- _TASK OBJECTIVE_
Would you transcribe each entry that follows word for word, minus the images?

- _Saved entries_
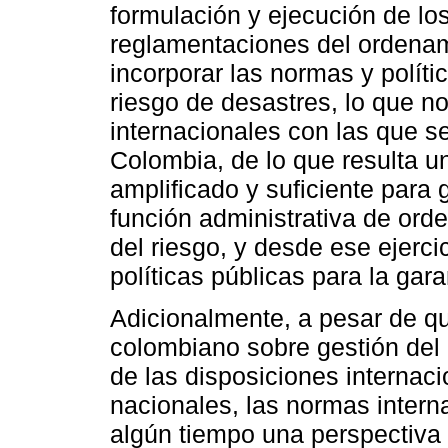
formulación y ejecución de los
reglamentaciones del ordenami
incorporar las normas y políti
riesgo de desastres, lo que no
internacionales con las que 
Colombia, de lo que resulta un
amplificado y suficiente para 
función administrativa de orden
del riesgo, y desde ese ejerci
políticas públicas para la gar
Adicionalmente, a pesar de qu
colombiano sobre gestión del 
de las disposiciones internaci
nacionales, las normas intern
algún tiempo una perspectiva d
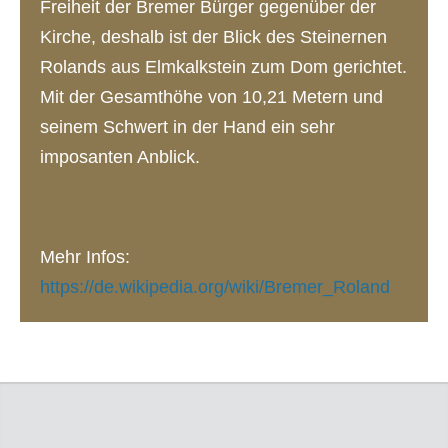
Freiheit der Bremer Bürger gegenüber der
Kirche, deshalb ist der Blick des Steinernen
Rolands aus Elmkalkstein zum Dom gerichtet.
Mit der Gesamthöhe von 10,21 Metern und
seinem Schwert in der Hand ein sehr
imposanten Anblick.
Mehr Infos:
https://de.wikipedia.org/wiki/Bremer_Roland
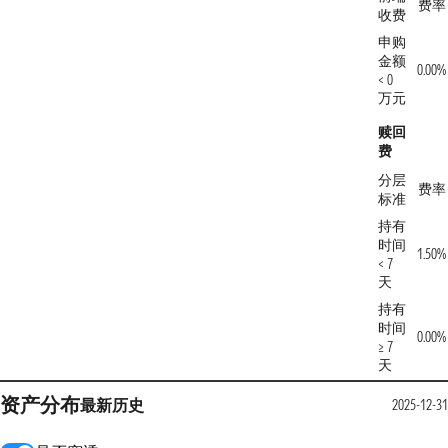
费率
收费
申购
金额
0.00%
< 0
万元
赎回
费
分层
费率
标准
持有
时间
1.50%
< 7
天
持有
时间
0.00%
≥ 7
天
资产分布
最新
历史
2025-12-31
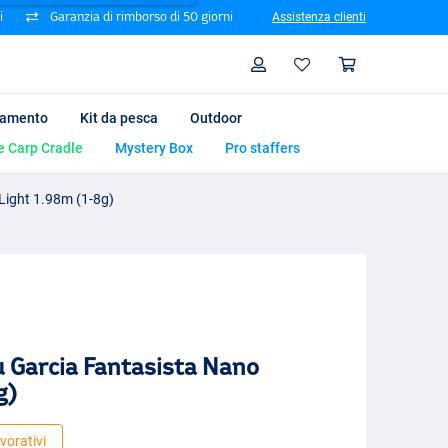
i
Garanzia di rimborso di 50 giorni
Assistenza clienti
Ricerca
Profilo
Carrello
iamento
Kit da pesca
Outdoor
e Carp Cradle
Mystery Box
Pro staffers
Light 1.98m (1-8g)
 Garcia Fantasista Nano
g)
vorativi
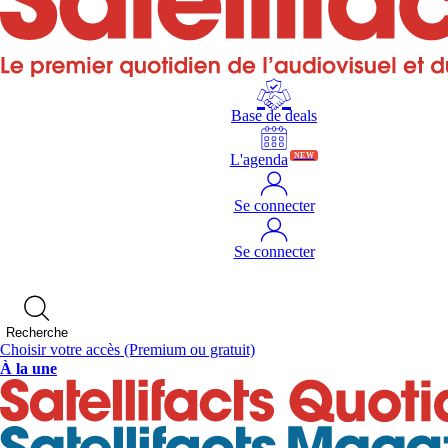
Base de deals
L'agenda
NEW
Se connecter
Se connecter
Recherche
Choisir votre accès
(Premium ou gratuit)
À la une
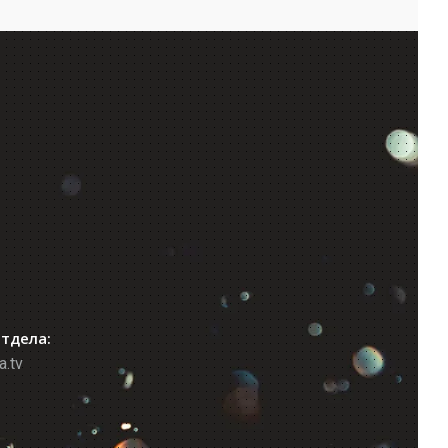
отдела:
a.tv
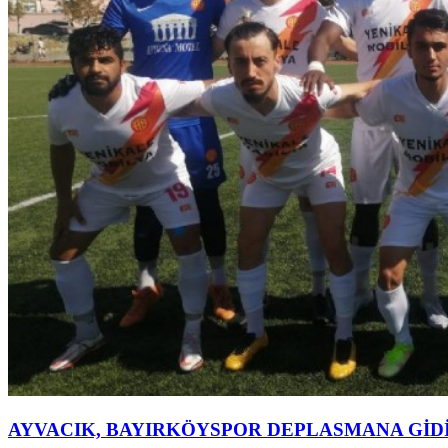
AYVACIK, BAYIRKÖYSPOR DEPLASMANA GİD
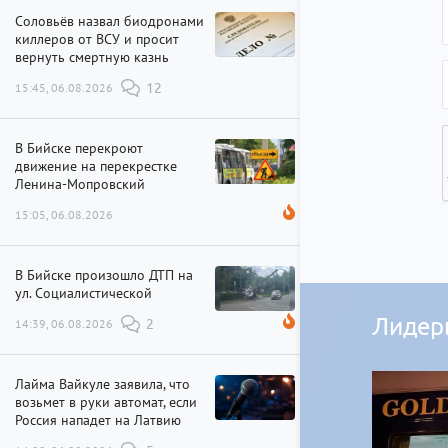
Соловьёв назвал биодронами
киллеров от ВСУ и просит
вернуть смертную казнь
15:45, 06.08.2026
12
В Бийске перекроют
движение на перекрестке
Ленина-Мопровский
15:05, 06.08.2026
В Бийске произошло ДТП на
ул. Социалистической
Лидер
14:39, 06.08.2026
2
Лайма Вайкуле заявила, что
возьмет в руки автомат, если
Россия нападет на Латвию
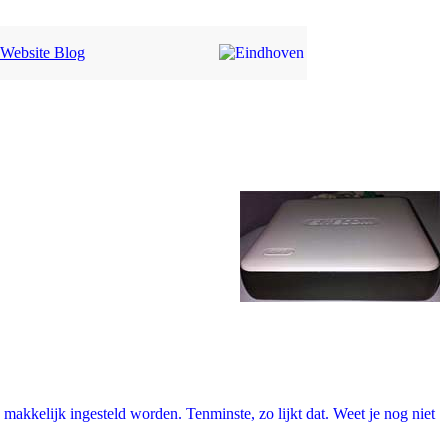
Website Blog
 makkelijk ingesteld worden. Tenminste, zo lijkt dat. Weet je nog niet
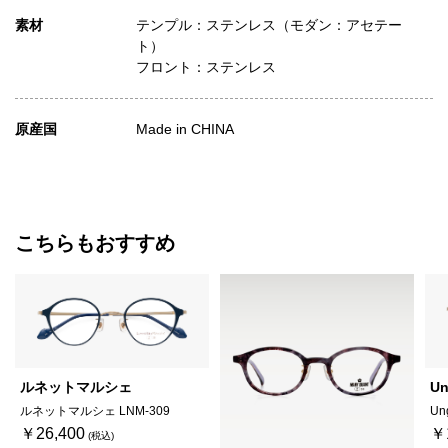
素材
テンプル：ステンレス（モダン：アセテー
ト）
フロント：ステンレス
原産国
Made in CHINA
こちらもおすすめ
ルネットマルシェ
Un
ルネットマルシェ LNM-309
Un
￥26,400
￥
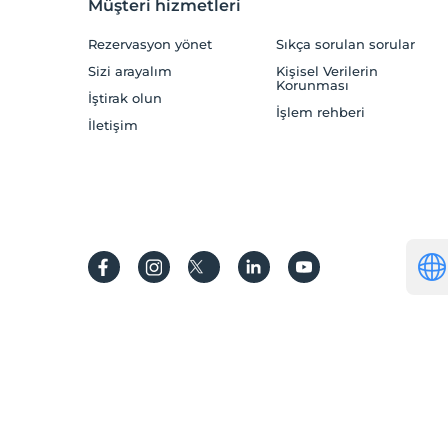
Müşteri hizmetleri
Rezervasyon yönet
Sıkça sorulan sorular
Sizi arayalım
Kişisel Verilerin
Korunması
İştirak olun
İşlem rehberi
İletişim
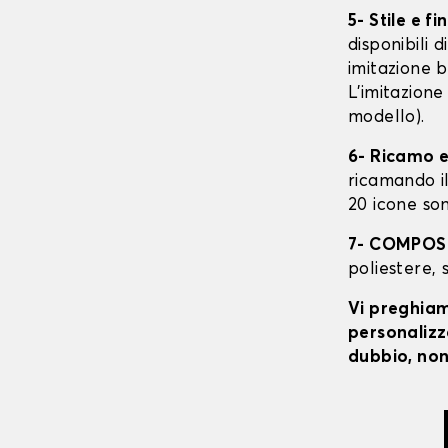
5- Stile e fi
disponibili 
imitazione b
L'imitazione
modello).
6- Ricamo e
ricamando il 
20 icone son
7- COMPOS
poliestere, 
Vi preghiamo
personalizza
dubbio, non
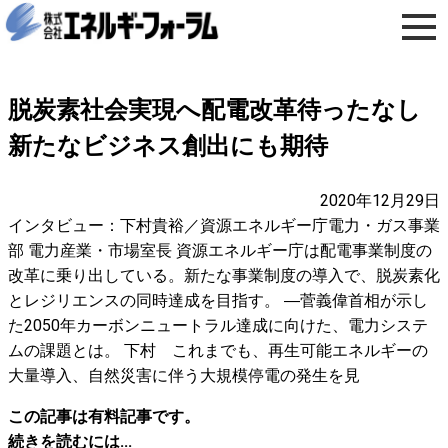
脱炭素社会実現へ配電改革待ったなし
新たなビジネス創出にも期待
2020年12月29日
インタビュー：下村貴裕／資源エネルギー庁電力・ガス事業
部 電力産業・市場室長 資源エネルギー庁は配電事業制度の
改革に乗り出している。新たな事業制度の導入で、脱炭素化
とレジリエンスの同時達成を目指す。 ―菅義偉首相が示し
た2050年カーボンニュートラル達成に向けた、電力システ
ムの課題とは。 下村 これまでも、再生可能エネルギーの
大量導入、自然災害に伴う大規模停電の発生を見
この記事は有料記事です。
続きを読むには...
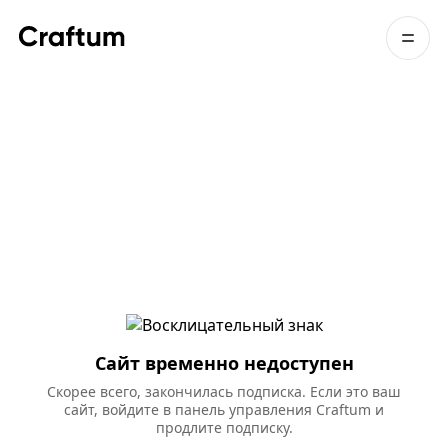
Сайт временно недоступен
Скорее всего, закончилась подписка. Если это ваш
сайт, войдите в панель управления Craftum и
продлите подписку.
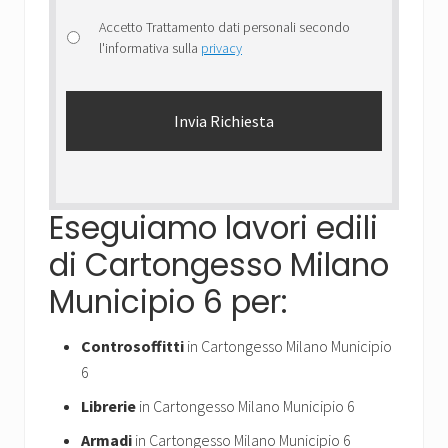
Accetto Trattamento dati personali secondo
l'informativa sulla
privacy
Eseguiamo lavori edili
di Cartongesso Milano
Municipio 6 per:
Controsoffitti
in Cartongesso Milano Municipio
6
Librerie
in Cartongesso Milano Municipio 6
Armadi
in Cartongesso Milano Municipio 6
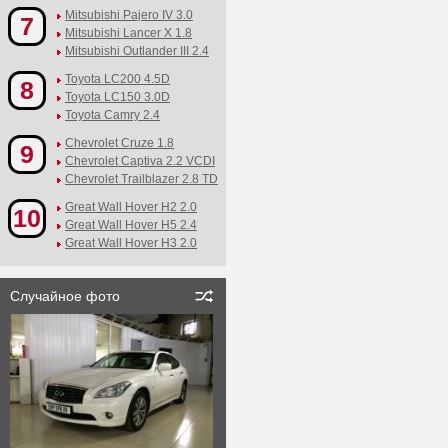
Mitsubishi Pajero IV 3.0
7
Mitsubishi Lancer X 1.8
Mitsubishi Outlander III 2.4
Toyota LC200 4.5D
8
Toyota LC150 3.0D
Toyota Camry 2.4
Chevrolet Cruze 1.8
9
Chevrolet Captiva 2.2 VCDI
Chevrolet Trailblazer 2.8 TD
Great Wall Hover H2 2.0
10
Great Wall Hover H5 2.4
Great Wall Hover H3 2.0
Случайное фото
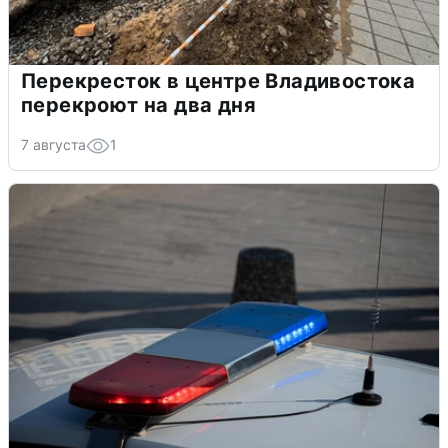
Перекресток в центре Владивостока
перекроют на два дня
7 августа
1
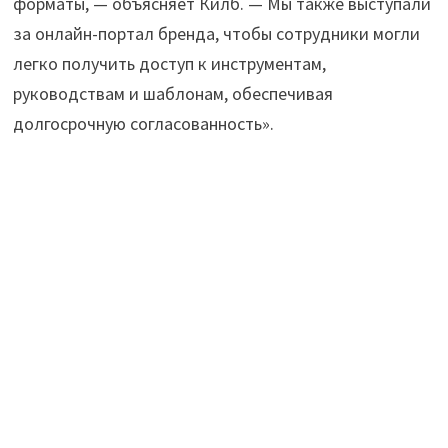
форматы, — объясняет Килб. — Мы также выступали
за онлайн-портал бренда, чтобы сотрудники могли
легко получить доступ к инструментам,
руководствам и шаблонам, обеспечивая
долгосрочную согласованность».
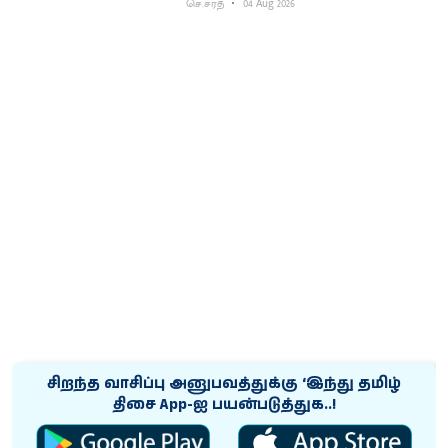
செ.சரத்
04 Aug 2026
சிறந்த வாசிப்பு அனுபவத்துக்கு ‘இந்து தமிழ்
திசை App-ஐ பயன்படுத்துக..!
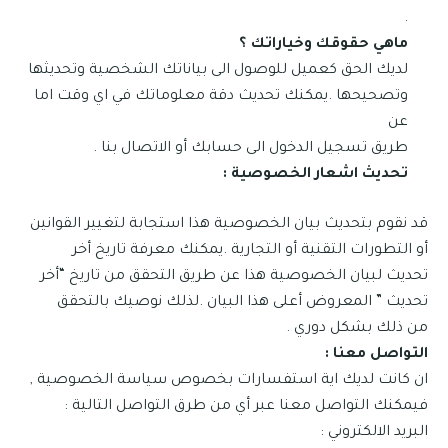
.
ماهي حقوقك وخياراتك ؟
لديك الحق كعميل للوصول الى بياناتك الشخصية وتحديثها
وتصحيحها .يمكنك تحديث دقة معلوماتك في اي وقت اما
عن
طريق تسجيل الدخول الى حسابك أو الاتصال بنا .
تحديث اشعار الخصوصية :
قد نقوم بتحديث بيان الخصوصية هذا استجابة لتغيير القوانين
أو التطورات التقنية أو التجارية .يمكنك معرفة تاريخ أخر
تحديث لبيان الخصوصية هذا عن طريق التحقق من تاريخ “أخر
تحديث ” المعروض أعلى هذا البيان .لذلك نوصيك بالتحقق
من ذلك بشكل دوري .
التواصل معنا :
ان كانت لديك اية استفسارات بخصوص سياسة الخصوصية ,
فيمكنك التواصل معنا عبر أي من طرق التواصل التالية :
البريد الالكتروني :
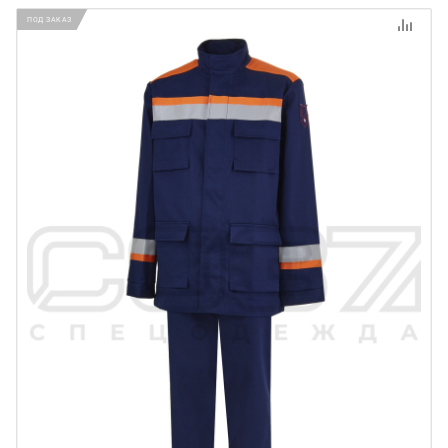
ПОД ЗАКАЗ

- _SOLUTION FOR THIS TASK_
formulación y ejecución de los
reglamentaciones del ordenami
incorporar las normas y políti
riesgo de desastres, lo que no
internacionales con las que 
Colombia, de lo que resulta un
amplificado y suficiente para 
función administrativa de orden
del riesgo, y desde ese ejerci
políticas públicas para la gar
Adicionalmente, a pesar de qu
colombiano sobre gestión del 
de las disposiciones internaci
nacionales, las normas intern
algún tiempo una perspectiva d
Freiheit der Bremer Bürger gegenüber der
Kirche, deshalb ist der Blick des Steinernen
Rolands aus Elmkalkstein zum Dom gerichtet.
Mit der Gesamthöhe von 10,21 Metern und
seinem Schwert in der Hand ein sehr
imposanten Anblick.
Mehr Infos:
https://de.wikipedia.org/wiki/Bremer_Roland
费率
收费
申购
金额
0.00%
< 0
万元
赎回
费
分层
费率
标准
持有
时间
1.50%
< 7
天
持有
时间
0.00%
≥ 7
天
资产分布
最新
历史
2025-12-31
i
Garanzia di rimborso di 50 giorni
Assistenza clienti
Ricerca
Profilo
Carrello
iamento
Kit da pesca
Outdoor
e Carp Cradle
Mystery Box
Pro staffers
Light 1.98m (1-8g)
 Garcia Fantasista Nano
g)
vorativi
Base de deals
L'agenda
NEW
Se connecter
Se connecter
Recherche
Choisir votre accès
(Premium ou gratuit)
À la une
отдела:
a.tv
AYVACIK, BAYIRKÖYSPOR DEPLASMANA GİD
Соловьёв назвал биодронами
киллеров от ВСУ и просит
вернуть смертную казнь
15:45, 06.08.2026
12
В Бийске перекроют
движение на перекрестке
Ленина-Мопровский
15:05, 06.08.2026
В Бийске произошло ДТП на
ул. Социалистической
Лидер
14:39, 06.08.2026
2
Лайма Вайкуле заявила, что
возьмет в руки автомат, если
Россия нападет на Латвию
Website Blog
 makkelijk ingesteld worden. Tenminste, zo lijkt dat. Weet je nog niet
素材
テンプル：ステンレス（モダン：アセテー
ト）
フロント：ステンレス
原産国
Made in CHINA
こちらもおすすめ
ルネットマルシェ
Un
ルネットマルシェ LNM-309
Un
￥26,400
￥
Müşteri hizmetleri
Rezervasyon yönet
Sıkça sorulan sorular
Sizi arayalım
Kişisel Verilerin
Korunması
İştirak olun
İşlem rehberi
İletişim
5- Stile e fi
disponibili 
imitazione b
L'imitazione
modello).
6- Ricamo e
ricamando il 
20 icone son
7- COMPOS
poliestere, 
Vi preghiamo
personalizza
dubbio, non
脱炭素社会実現へ配電改革待ったなし
新たなビジネス創出にも期待
2020年12月29日
インタビュー：下村貴裕／資源エネルギー庁電力・ガス事業
部 電力産業・市場室長 資源エネルギー庁は配電事業制度の
改革に乗り出している。新たな事業制度の導入で、脱炭素化
とレジリエンスの同時達成を目指す。 ―菅義偉首相が示し
た2050年カーボンニュートラル達成に向けた、電力システ
ムの課題とは。 下村 これまでも、再生可能エネルギーの
大量導入、自然災害に伴う大規模停電の発生を見
この記事は有料記事です。
続きを読むには...
Сайт временно недоступен
Скорее всего, закончилась подписка. Если это ваш
сайт, войдите в панель управления Craftum и
продлите подписку.
Accetto Trattamento dati personali secondo
l'informativa sulla
privacy
Eseguiamo lavori edili
di Cartongesso Milano
Municipio 6 per:
Controsoffitti
in Cartongesso Milano Municipio
6
Librerie
in Cartongesso Milano Municipio 6
Armadi
in Cartongesso Milano Municipio 6
Mitsubishi Pajero IV 3.0
7
Mitsubishi Lancer X 1.8
Mitsubishi Outlander III 2.4
Toyota LC200 4.5D
8
Toyota LC150 3.0D
Toyota Camry 2.4
Chevrolet Cruze 1.8
9
Chevrolet Captiva 2.2 VCDI
Chevrolet Trailblazer 2.8 TD
Great Wall Hover H2 2.0
10
Great Wall Hover H5 2.4
Great Wall Hover H3 2.0
Случайное фото
Перекресток в центре Владивостока
перекроют на два дня
7 августа
1
форматы, — объясняет Килб. — Мы также выступали
за онлайн-портал бренда, чтобы сотрудники могли
легко получить доступ к инструментам,
руководствам и шаблонам, обеспечивая
долгосрочную согласованность».
செ.சரத்
04 Aug 2026
சிறந்த வாசிப்பு அனுபவத்துக்கு ‘இந்து தமிழ்
திசை App-ஐ பயன்படுத்துக..!
.
ماهي حقوقك وخياراتك ؟
لديك الحق كعميل للوصول الى بياناتك الشخصية وتحديثها
وتصحيحها .يمكنك تحديث دقة معلوماتك في اي وقت اما
عن
طريق تسجيل الدخول الى حسابك أو الاتصال بنا .
تحديث اشعار الخصوصية :
قد نقوم بتحديث بيان الخصوصية هذا استجابة لتغيير القوانين
أو التطورات التقنية أو التجارية .يمكنك معرفة تاريخ أخر
تحديث لبيان الخصوصية هذا عن طريق التحقق من تاريخ “أخر
تحديث ” المعروض أعلى هذا البيان .لذلك نوصيك بالتحقق
من ذلك بشكل دوري .
التواصل معنا :
ان كانت لديك اية استفسارات بخصوص سياسة الخصوصية ,
فيمكنك التواصل معنا عبر أي من طرق التواصل التالية :
البريد الالكتروني :
ПОД ЗАКАЗ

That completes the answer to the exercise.